Examination Medicine: A Guide to Physician Training, 7th Edition

CHAPTER 11. The renal long case

When the patient dies the kidneys may go to the pathologist, but while he lives the urine is ours.

Thomas Addis (1881–1949)

Chronic kidney disease (chronic renal failure)

Chronic kidney disease (CKD) by itself is not a particularly common subject for the long case.
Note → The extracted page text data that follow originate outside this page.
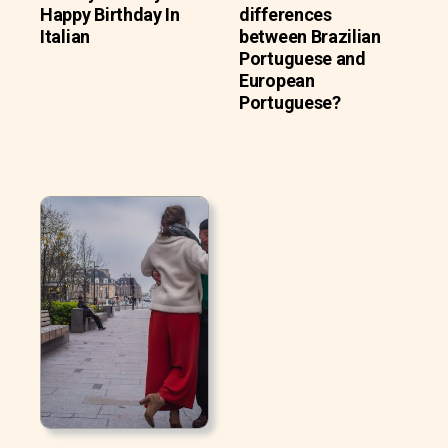
Happy Birthday In
differences
Italian
between Brazilian
Portuguese and
European
Portuguese?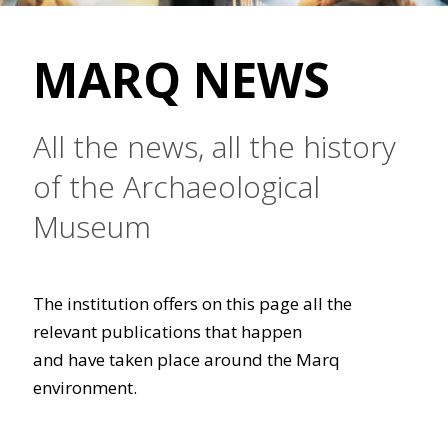
MARQ NEWS
All the news, all the history
of the Archaeological
Museum
The institution offers on this page all the
relevant publications that happen
and have taken place around the Marq
environment.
However, it is a difficult and important topic and kidney disease is often present in that very common long case, the obese diabetic with hypertension and vascular disease. Keep in mind the current CKD classification (Table 11.1). The patient will usually know that he or she has renal disease. Methodical questioning to establish the diagnosis, cause, management and complications is necessary.

Table 11.1

Stages of chronic kidney disease

STAGE

DESCRIPTION

GFR (ML/MINUTE)

1

Kidney damage but normal GFR

>90

2

Kidney damage and mild GFR reduction

60–89

3

Moderate reduction in GFR

30–59

4

Severe reduction in GFR

15–29

5

Kidney failure

<15

GFR = glomerular filtration rate.

The history

QUESTIONS REGARDING SYMPTOMS, DIAGNOSIS AND AETIOLOGY

1. The earliest symptoms of renal failure include nocturia, lethargy and loss of appetite. Patients are sometimes diagnosed following an episode of haematuria or loin pain. The first episode of overt renal failure may have been precipitated by a further insult, such as use of NSAIDs, radiocontrast injections, infection, ACE inhibitors or AR blockers (if bilateral renal artery stenosis), dehydration or anaemia. Asymptomatic proteinuria or haematuria may have been detected during a routine or insurance medical examination or during pregnancy.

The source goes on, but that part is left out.